Blas de LEDESMA (active 1602-1614)
Still Life with Red Fruit
oil on canvas
36 x 44 inches (92 x 112 cm), inc. frame
Price: Sold
Literature:
Ramon Torres Martin, Blas de Ledesma y El Bodegon Espanol, Madrid, 1978.
Blas de Ledesma, was a Spanish painter in the reign of Philip III, who was one of the earliest practitioners of still-life paintings in Spain. He is recorded as having worked in Granada from 1602 to 1613, during which he designed the fresco decorations for the stucco vault of the Alhambra. In the present still-life, the finely wrought fruit and accompanying baskets are presented in a serene symmetry that recalls such fresco designs.
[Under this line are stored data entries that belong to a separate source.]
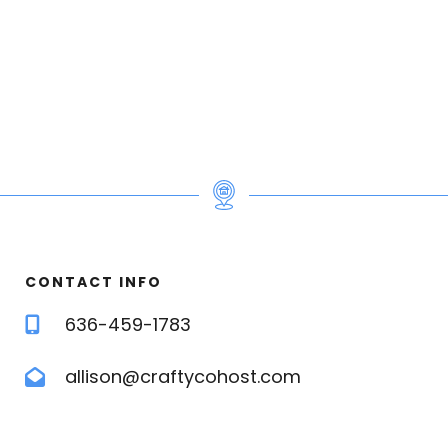
e
e for 4
CONTACT INFO
636-459-1783
s | premium pillows | en-suite bath | air
allison@craftycohost.com
ra linens | pillows
 Hyde Park getaway!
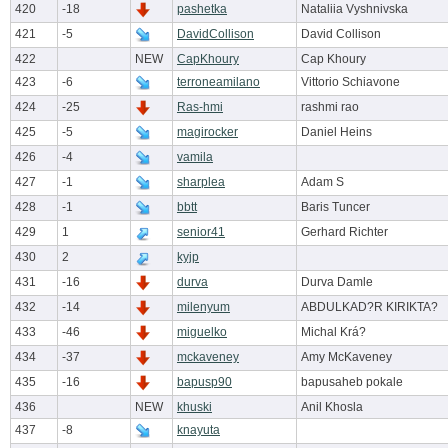
420
-18
pashetka
Nataliia Vyshnivska
421
-5
DavidCollison
David Collison
422
NEW
CapKhoury
Cap Khoury
423
-6
terroneamilano
Vittorio Schiavone
424
-25
Ras-hmi
rashmi rao
425
-5
magirocker
Daniel Heins
426
-4
vamila
427
-1
sharplea
Adam S
428
-1
bbtt
Baris Tuncer
429
1
senior41
Gerhard Richter
430
2
kyjp
431
-16
durva
Durva Damle
432
-14
milenyum
ABDULKAD?R KIRIKTA?
433
-46
miguelko
Michal Krá?
434
-37
mckaveney
Amy McKaveney
435
-16
bapusp90
bapusaheb pokale
436
NEW
khuski
Anil Khosla
437
-8
knayuta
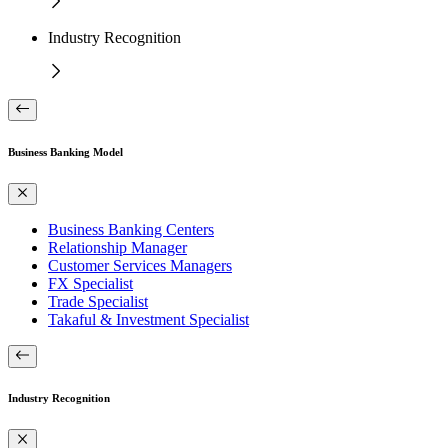
Industry Recognition
Business Banking Model
Business Banking Centers
Relationship Manager
Customer Services Managers
FX Specialist
Trade Specialist
Takaful & Investment Specialist
Industry Recognition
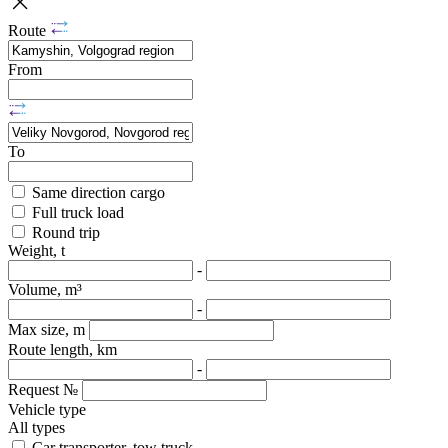
Route
From
To
Same direction cargo
Full truck load
Round trip
Weight, t
-
Volume, m³
-
Max size, m
Route length, km
-
Request №
Vehicle type
All types
Car transporter, tow truck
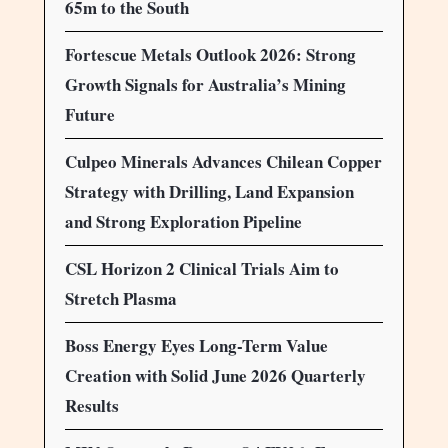
65m to the South
Fortescue Metals Outlook 2026: Strong
Growth Signals for Australia’s Mining
Future
Culpeo Minerals Advances Chilean Copper
Strategy with Drilling, Land Expansion
and Strong Exploration Pipeline
CSL Horizon 2 Clinical Trials Aim to
Stretch Plasma
Boss Energy Eyes Long-Term Value
Creation with Solid June 2026 Quarterly
Results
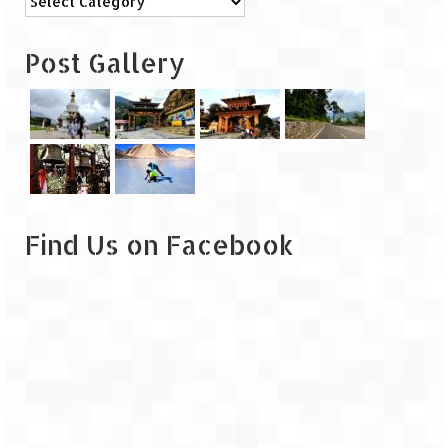
Leh – Ladakh
Post Gallery
Ice Stupa – The Artificial Glacier
Ladakh in Winters
Leh – Ladakh Expedition by Road –
Preparation & Roadmap
Leh – Ladakh Diaries – First Step – Delhi
to Jammu
Find Us on Facebook
Leh – Ladakh Diaries – Jammu to
Sonamarg (370 KM)
Leh – Ladakh Diaries – Sonamarg to
Kargil (120 KM)
Leh – Ladakh Diaries – Kargil to Leh (212
KM)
This fruit still life relates to one now in the collection of the High Museum of Art in Atlanta, Georgia, Basket of Cherries and Flowers. As Alfonso Perez Sanchez noted in regards to the High Museum painting, Ledesma was likely influenced by the acclaimed artist of the day, Sanchez Cotan (1560-1627), in the almost magical silence of the picture and its beautiful portrayal of light. Sanchez Cotan was himself said to be influenced by Caravaggio, by such works as his Artist’s Basket of Fruit (c. 1599) in the Biblioteca Ambrosiana. Indeed, the confidence of brush stroke—noted in the highlighted stems of the cherries, and the serrated leaves of the currents—adds a dynamism and a sense of volume to the work, which can be said to pay tribute to the Italian master.